O que quero lhe mostrar aqui é que não adianta apenas podarmos a erva-daninha e ao mesmo tempo permitirmos que ela continue sendo alimentada e se multiplicando infinitamente. Seria estúpido da nossa parte. Temos que fazer um trabalho de duas frentes: primeiro garantindo a punição ou reeducação adequada para estes menores delinquentes, segundo, evitando que novas crianças venham a cair neste mundo.

E como podemos fazer isso? Olha só que interessante.

O trecho abaixo é do blog da Carmen Migueles, candidata à prefeitura do Rio pelo partido NOVO nessas eleições. Acho que nunca havia lido algo tão coerente com relação a este assunto. [Como eu digo desde o início aqui no blog, não estou aqui para ficar fazendo propaganda de nenhum partido, mas me sinto na obrigação de compartilhar informações que julgo importantes para o propósito do Salve Brasil.]

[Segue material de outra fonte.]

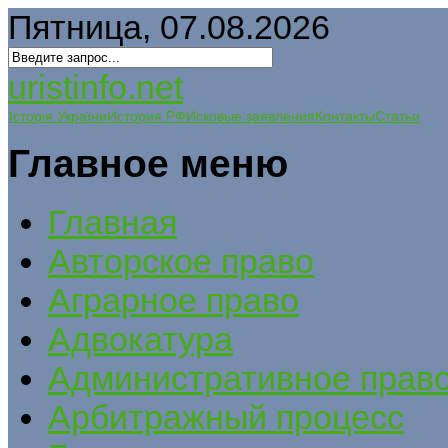
Пятница, 07.08.2026
uristinfo.net
Історія України
История РФ
Исковые заявления
Контакты
Статьи
Главное меню
Главная
Авторское право
Аграрное право
Адвокатура
Административное прав
Арбитражный процесс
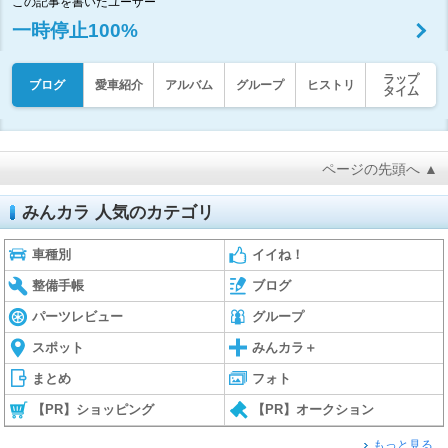
この記事を書いたユーザー
一時停止100%
ラップ
ブログ
愛車紹介
アルバム
グループ
ヒストリ
タイム
ページの先頭へ ▲
みんカラ 人気のカテゴリ
車種別
イイね！
整備手帳
ブログ
パーツレビュー
グループ
スポット
みんカラ＋
まとめ
フォト
【PR】ショッピング
【PR】オークション
もっと見る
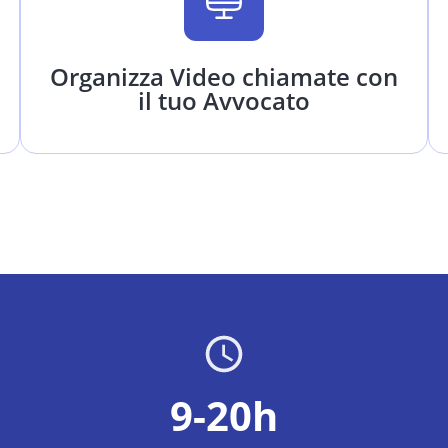
Organizza Video chiamate con
il tuo Avvocato
9-20h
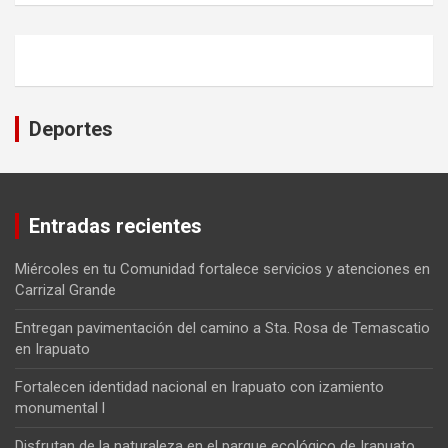
Deportes
Entradas recientes
Miércoles en tu Comunidad fortalece servicios y atenciones en
Carrizal Grande
Entregan pavimentación del camino a Sta. Rosa de Temascatio
en Irapuato
Fortalecen identidad nacional en Irapuato con izamiento
monumental l
Disfrutan de la naturaleza en el parque ecológico de Irapuato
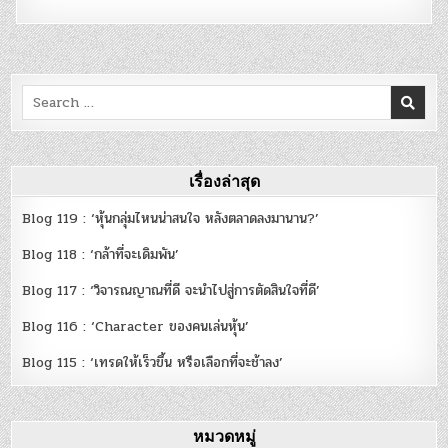
Search
for:
เรื่องล่าสุด
Blog 119 : ‘หุ้นกลุ่มไหนน่าสนใจ หลังตลาดลงมานาน?’
Blog 118 : ‘กล้าที่จะเดิมพัน’
Blog 117 : ‘วิจารณญาณที่ดี จะนำไปสู่การตัดสินใจที่ดี’
Blog 116 : ‘Character ของคนเล่นหุ้น’
Blog 115 : ‘เทรดให้เร็วขึ้น หรือเลือกที่จะช้าลง’
หมวดหมู่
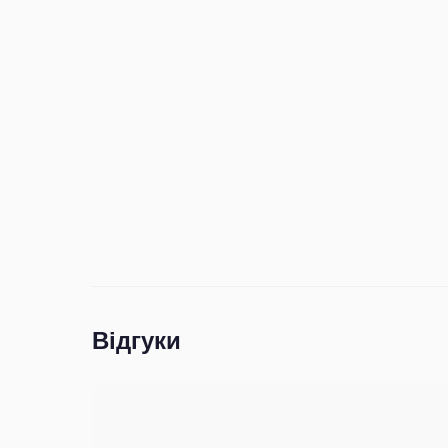
Відгуки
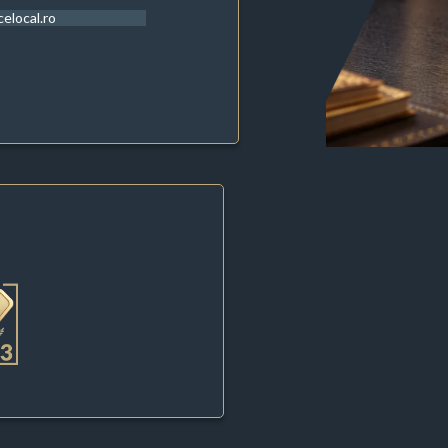
celocal.ro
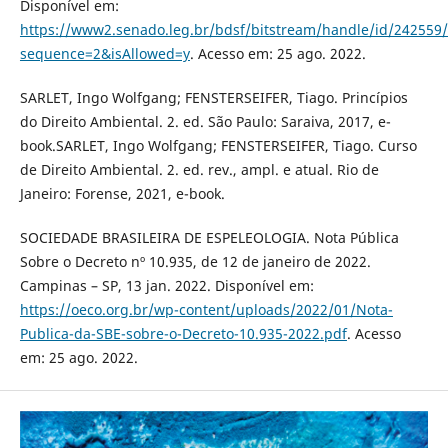
Disponível em:
https://www2.senado.leg.br/bdsf/bitstream/handle/id/242559
sequence=2&isAllowed=y
. Acesso em: 25 ago. 2022.
SARLET, Ingo Wolfgang; FENSTERSEIFER, Tiago. Princípios
do Direito Ambiental. 2. ed. São Paulo: Saraiva, 2017, e-
book.SARLET, Ingo Wolfgang; FENSTERSEIFER, Tiago. Curso
de Direito Ambiental. 2. ed. rev., ampl. e atual. Rio de
Janeiro: Forense, 2021, e-book.
SOCIEDADE BRASILEIRA DE ESPELEOLOGIA. Nota Pública
Sobre o Decreto nº 10.935, de 12 de janeiro de 2022.
Campinas – SP, 13 jan. 2022. Disponível em:
https://oeco.org.br/wp-content/uploads/2022/01/Nota-
Publica-da-SBE-sobre-o-Decreto-10.935-2022.pdf
. Acesso
em: 25 ago. 2022.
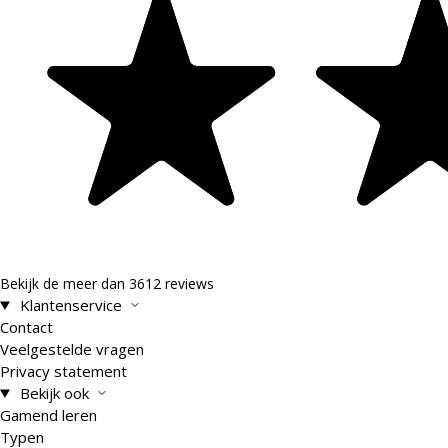
Bekijk de meer dan 3612 reviews
Klantenservice
Contact
Veelgestelde vragen
Privacy statement
Bekijk ook
Gamend leren
Typen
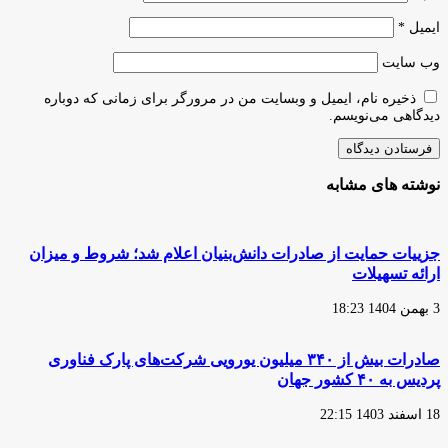
ایمیل
*
وب‌ سایت
ذخیره نام، ایمیل و وبسایت من در مرورگر برای زمانی که دوباره
دیدگاهی می‌نویسم.
نوشته های مشابه
جزییات حمایت از صادرات دانش‌بنیان اعلام شد؛ شروط و میزان
ارائه تسهیلات
3 بهمن 1404 18:23
صادرات بیش از ۳۴۰ میلیون یورویی شرکت‌های پارک فناوری
پردیس به ۴۰ کشور جهان
18 اسفند 1403 22:15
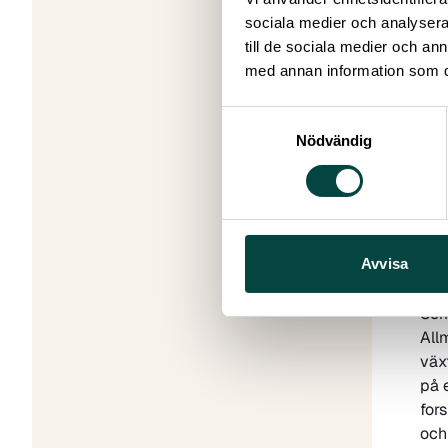
sociala medier och analysera 
till de sociala medier och a
med annan information som du 
Und
med
Samtyckesval
där
Nödvändig
och
hög
mat
Uti
med
ele
Avvisa
ino
Som
All
väx
på 
for
och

Todos os estudos do Banco Mundial (ver Global Gender Gap Report, disponível na web em PDF) e da ONU (ver metas do milênio) confirmam que há uma relação entre miséria crônica e gênero. A enorme maioria (mais de 80%, chegando a 90% dependendo da região) dos miseráveis do mundo são mulheres e crianças até 10 anos dependentes dela. A causa, é a maternidade. O abandono das mães pelos homens (na nossa cidade, cerca de 48% dos domicílios são sustentados por mulheres) gera a terrível situação de vulnerabilidade desses indivíduos. Para sair para trabalhar, a mãe deixa as crianças vulneráveis. Se não sair para trabalhar, ficam miseráveis. Esses jovens, vítimas de múltiplas formas de violência, física, sexual e/ou psicológica e abandono, são facilmente recrutados pelo tráfico e outros tipos de crimes. São eles que matam. E são eles que morrem. Nossa polícia pode ser melhorada. Mas não é ela a única ou a principal causa da enorme mortalidade de jovens negros. É o crime. E a saída é o foco nas mães e na proteção dessas crianças, com creches horário integral ou até 24 horas, para as mulheres que trabalham à noite. Como essas mães tem dificuldade de permanecer no mercado de trabalho, criar essas creches gerando emprego ou oportunidade de empreendedorismo para elas seria a política pública que mais resultados teria na construção da paz e da prosperidade na nossa cidade, pois atuaria preventivamente sobre o crime e proativamente na redução da miséria.

Adorei! Faz todo o sentido, você não acha? Mas eu iria muito além! Não precisamos esperar políticas públicas para criação de creches e oportunidades de empreendedorismo para essas mães. Podemos criá-las nós mesmos!

Até pesquisei na internet, já existem algumas iniciativas nesse sentido, como, por exemplo, a creche Anjinho Feliz. Mas essas instituições em geral dependem de doações de pessoas físicas e jurídicas.

Lembra-se do post sobre negócios sociais? Que tal se criássemos creches auto-sustentáveis, que não dependem do dinheiro de terceiros para funcionar? Isso é plenamente possível! Imagine uma creche que cobra um preço de mercado para mães e pais das classes A e B e que utiliza os lucros dessa creche para fornecer o mesmo serviço para as classes C, D e E a preços bem mais acessíveis. Essa creche poderia inclusive empregar as mães da comunidade, que terão oportunidade de receber um salário e cuidar de seus filhos ao mesmo tempo! Por que não!?

Gostei tanto desta ideia que ela vai ficar registrada lá no Banco de Ideias! [Não deixem de visitar esta página para conferir outras ideias para mudar o Brasil!]

E você? Gostou também? Que tal agir ao invés de ficar só reclamando? Você é dono de uma creche? Ou trabalha para uma? Leva seu filho em alguma? Ou simplesmente conhece alguma creche? Que tal ir lá conversar com os donos e ver se eles estariam dispostos a causar maior impacto social?